Materials provided —
....

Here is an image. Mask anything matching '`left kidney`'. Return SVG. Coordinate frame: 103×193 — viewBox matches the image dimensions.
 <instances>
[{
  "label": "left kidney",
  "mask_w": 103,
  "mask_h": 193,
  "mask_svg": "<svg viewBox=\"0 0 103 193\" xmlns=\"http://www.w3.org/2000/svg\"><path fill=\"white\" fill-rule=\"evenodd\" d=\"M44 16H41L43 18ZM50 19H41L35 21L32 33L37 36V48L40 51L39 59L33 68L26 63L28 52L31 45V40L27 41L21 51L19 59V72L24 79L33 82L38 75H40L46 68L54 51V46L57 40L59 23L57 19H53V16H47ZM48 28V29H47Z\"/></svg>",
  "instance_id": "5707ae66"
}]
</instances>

....

Task objective — Write out every record again, exactly as it was written.

Reply to the exercise —
Here is an image. Mask anything matching '`left kidney`'. Return SVG. Coordinate frame: 103×193 — viewBox matches the image dimensions.
 <instances>
[{
  "label": "left kidney",
  "mask_w": 103,
  "mask_h": 193,
  "mask_svg": "<svg viewBox=\"0 0 103 193\" xmlns=\"http://www.w3.org/2000/svg\"><path fill=\"white\" fill-rule=\"evenodd\" d=\"M44 16H41L43 18ZM50 19H41L35 21L32 33L37 36V48L40 51L39 59L33 68L26 63L28 52L31 45V40L27 41L21 51L19 59V72L24 79L33 82L38 75H40L46 68L54 51V46L57 40L59 23L57 19H53V16H47ZM48 28V29H47Z\"/></svg>",
  "instance_id": "5707ae66"
}]
</instances>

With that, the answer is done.